- Bash Cookbook
- Ron Brash Ganesh Naik
- 1276字
- 2021-07-23 19:17:35
How it works...
As you may have guessed, snooping through lots of data without regexes and wildcards can be a nightmare for the uninitiated. An even scarier one might even occur when your expressions don't use the correct terms or a valid (and accurate) expression to begin with. However, wildcards are quite useful on the command line when trying to craft strings together, find data quickly, and finding files. Sometimes, it the usability of the search result that's irrelevant if I'm merely looking to find the filename and rough location/line of a specific occurrence. For example, where is this CSS class in what file?
Well, you made it through the script and ran several commands to get a real-world idea of how to use regexes and wildcards at a surface level. Let's turn back the clock and walk through the recipe.
In step 1, we opened a console, created a simple script, and executed it. The output results were then displayed on the console:
$ bash test.sh
-------------------------------------------------
Linux-Journal-2017-08.pdf
Linux-Journal-2017-09.pdf
Linux-Journal-2017-10.pdf
Test.pdf
-------------------------------------------------
-rw-rw-r-- 1 rbrash rbrash 0 Nov 15 22:13 A0.test2
-rw-rw-r-- 1 rbrash rbrash 0 Nov 15 22:13 A1.test2
-rw-rw-r-- 1 rbrash rbrash 0 Nov 15 22:13 A2.test2
-rw-rw-r-- 1 rbrash rbrash 0 Nov 15 22:13 B0.test2
-rw-rw-r-- 1 rbrash rbrash 0 Nov 15 22:13 B1.test2
-rw-rw-r-- 1 rbrash rbrash 0 Nov 15 22:13 B2.test2
-rw-rw-r-- 1 rbrash rbrash 0 Nov 15 22:13 C0.test2
-rw-rw-r-- 1 rbrash rbrash 0 Nov 15 22:13 C1.test2
-rw-rw-r-- 1 rbrash rbrash 0 Nov 15 22:13 C2.test2
-rw-rw-r-- 1 rbrash rbrash 0 Nov 15 22:13 Z9,test2
-rw-rw-r-- 1 rbrash rbrash 0 Nov 15 22:13 Z9..test2
-rw-rw-r-- 1 rbrash rbrash 0 Nov 15 22:13 Z9.test3
Desktop:
total 20428
drwxrwxr-x 2 rbrash rbrash 4096 Nov 15 12:55 book
# Lots of files here too
Documents:
total 0
Downloads:
total 552776
-rw------- 1 root root 1024 Feb 11 2017 ~
... # I have a lot of files for this book
Music:
total 0
Pictures:
total 2056
drwxrwxr-x 2 rbrash rbrash 4096 Sep 6 21:56 backgrounds
Public:
total 0
Templates:
total 0
Videos:
total 4
drwxrwxr-x 13 rbrash rbrash 4096 Aug 11 10:42 movies
-------------------------------------------------
a.test b.test c.test
-------------------------------------------------
a.test b.test c.test test.txt
-------------------------------------------------
, & .
-------------------------------------------------
C0.test2
C1.test2
C2.test2
Z9,test2
Z9.test3
It could be a lot scarier! Right? In the first line, we begin by chasing down some PDFs that start with a capital (uppercase) letter. The line ls * | grep [[:upper:]]*.pdf uses the ls command with a * wildcard (for everything) and then pipes the output into grep with a simple regex. The regex is [[:upper:]] followed by another * wildcard to combine the .pdf string. This produces our search results, which at a minimum will contain Test.pdf (my results returned PDFs for a popular Linux journal too!).

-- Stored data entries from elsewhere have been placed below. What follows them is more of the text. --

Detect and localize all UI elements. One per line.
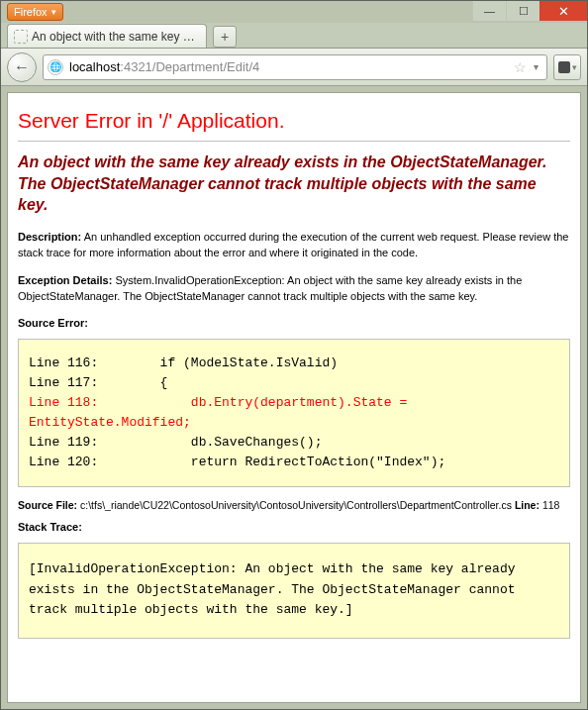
- home-button[interactable]: ▾: [553, 54, 581, 80]
- chevron-down-icon: ▾: [51, 4, 56, 20]
- stack-trace-box: [InvalidOperationException: An object wi…: [18, 543, 570, 638]
- firefox-menu-label: Firefox: [14, 4, 48, 20]
- line-text: 118: [539, 499, 559, 511]
- error-page: Server Error in '/' Application. An obje…: [7, 92, 581, 703]
- minimize-icon: —: [484, 5, 495, 17]
- close-icon: ✕: [558, 4, 569, 19]
- titlebar: Firefox ▾ — ☐ ✕: [1, 1, 587, 23]
- favicon-icon: [14, 30, 28, 44]
- source-error-code: Line 116: if (ModelState.IsValid) Line 1…: [18, 339, 570, 488]
- tab-bar: An object with the same key already exis…: [1, 23, 587, 49]
- page-title: Server Error in '/' Application.: [18, 109, 570, 133]
- plus-icon: +: [221, 29, 229, 45]
- url-bar[interactable]: 🌐 localhost:4321/Department/Edit/4 ☆ ▾: [43, 54, 547, 80]
- code-pre: Line 116: if (ModelState.IsValid) Line 1…: [29, 355, 338, 390]
- url-path: :4321/Department/Edit/4: [120, 59, 259, 74]
- tab-active[interactable]: An object with the same key already exis…: [7, 24, 207, 48]
- description-text: An unhandled exception occurred during t…: [18, 231, 568, 258]
- new-tab-button[interactable]: +: [213, 26, 237, 48]
- tab-title: An object with the same key already exis…: [32, 30, 200, 44]
- close-button[interactable]: ✕: [539, 1, 587, 21]
- maximize-icon: ☐: [519, 5, 529, 18]
- maximize-button[interactable]: ☐: [506, 1, 539, 21]
- source-file-line: Source File: c:\tfs\_riande\CU22\Contoso…: [18, 499, 570, 511]
- titlebar-spacer: [63, 1, 472, 23]
- stack-trace-text: [InvalidOperationException: An object wi…: [29, 561, 523, 616]
- exception-block: Exception Details: System.InvalidOperati…: [18, 273, 570, 305]
- line-label: Line:: [515, 499, 539, 511]
- url-text: localhost:4321/Department/Edit/4: [69, 59, 511, 74]
- source-file-text: c:\tfs\_riande\CU22\ContosoUniversity\Co…: [77, 499, 515, 511]
- minimize-button[interactable]: —: [472, 1, 506, 21]
- source-file-label: Source File:: [18, 499, 77, 511]
- description-block: Description: An unhandled exception occu…: [18, 230, 570, 261]
- home-icon: [558, 61, 570, 73]
- browser-window: Firefox ▾ — ☐ ✕ An object with the same …: [0, 0, 588, 710]
- window-controls: — ☐ ✕: [472, 1, 587, 23]
- arrow-left-icon: ←: [14, 58, 30, 76]
- globe-icon: 🌐: [48, 59, 63, 75]
- error-message: An object with the same key already exis…: [18, 152, 570, 216]
- firefox-menu-button[interactable]: Firefox ▾: [7, 3, 63, 21]
- viewport: Server Error in '/' Application. An obje…: [1, 86, 587, 709]
- url-dropdown-icon[interactable]: ▾: [529, 61, 542, 72]
- description-label: Description:: [18, 231, 81, 243]
- stack-trace-label: Stack Trace:: [18, 521, 570, 533]
- source-error-label: Source Error:: [18, 317, 570, 329]
- bookmark-star-icon[interactable]: ☆: [511, 59, 529, 75]
- exception-label: Exception Details:: [18, 274, 112, 286]
- divider: [18, 141, 570, 142]
- nav-toolbar: ← 🌐 localhost:4321/Department/Edit/4 ☆ ▾…: [1, 49, 587, 86]
- chevron-down-icon: ▾: [572, 62, 577, 72]
- code-post: Line 119: db.SaveChanges(); Line 120: re…: [29, 435, 445, 469]
- titlebar-left: Firefox ▾: [1, 1, 63, 23]
- code-highlight: Line 118: db.Entry(department).State = E…: [29, 395, 415, 430]
- url-host: localhost: [69, 59, 120, 74]
- back-button[interactable]: ←: [7, 52, 37, 82]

Then, we perform almost the same search using ls -l [[:upper:]]* , but using the ls directory with a regex will return a large amount of data (if all of the folders have contents). It begins in the current directory where the script is located, and then marches one directory deep and prints the contents. A neat feature is the use of the -l flag, which will produce long results and print the size of the directory in bytes.
Next, we use ls and look for all files beginning with a lowercase character and end with the .test extension. Little did you know, when you set up this recipe, you also saw wildcards and an expansion at work: touch {a..c}.test . The touch command created three files: a.test, b.test, and c.test. The ls command with this simple regex returns the names of the previous three files.
Again, we use the ls command with the (*), wildcard and expansion brackets to match for file extensions: ls *.{test,txt}. It searches for files with any name (*), which are then concatenated with a period (.), followed by either test or txt extensions.
Next, in step 7, we combined a few things we have learned using pipes, grep, xargs, and a regex in the command: echo "${STR1}" | grep -o [[:punct:]] | xargs echo. The fact that the output from grep will be in \n delimited form (new lines for each instance found), this will break our intention to have all of the values echoed to the console in this form and thereby we need xargs to fix the output into parameters echo can properly use. For example, echo "item1\n item2\n item3\n" will not work, but with xargs, it will look like: echo "item1" "item2" "item3".
And in the final command, we finally arrive at a crazier regex, which in truth is actually quite tame: ls | grep -E "([[:upper:]])([[:digit:]])?.test?." | tail -n 5. It introduces a couple of concepts, including groups (the parentheses), (?) wildcards, and how you can combine multiple expression components, and tail.
Using grep, the -E (expression flag), and two groups (the expressions inside of the parenthesis), we can combine them with the ? regex operator. This acts as a wildcard for a single character:
C0.test2
C1.test2
C2.test2
Z9,test2
Z9.test3
We can see that the last five results were returned, starting with a capital letter, followed by a number, a character (either . or ,), and then the word test and a number. We created one test file called Z9..test2. Notice how it was not included among the list items? This was because we did not use an expression like this:
$ ls | grep -E "([[:upper:]])([[:digit:]])?.?.test?"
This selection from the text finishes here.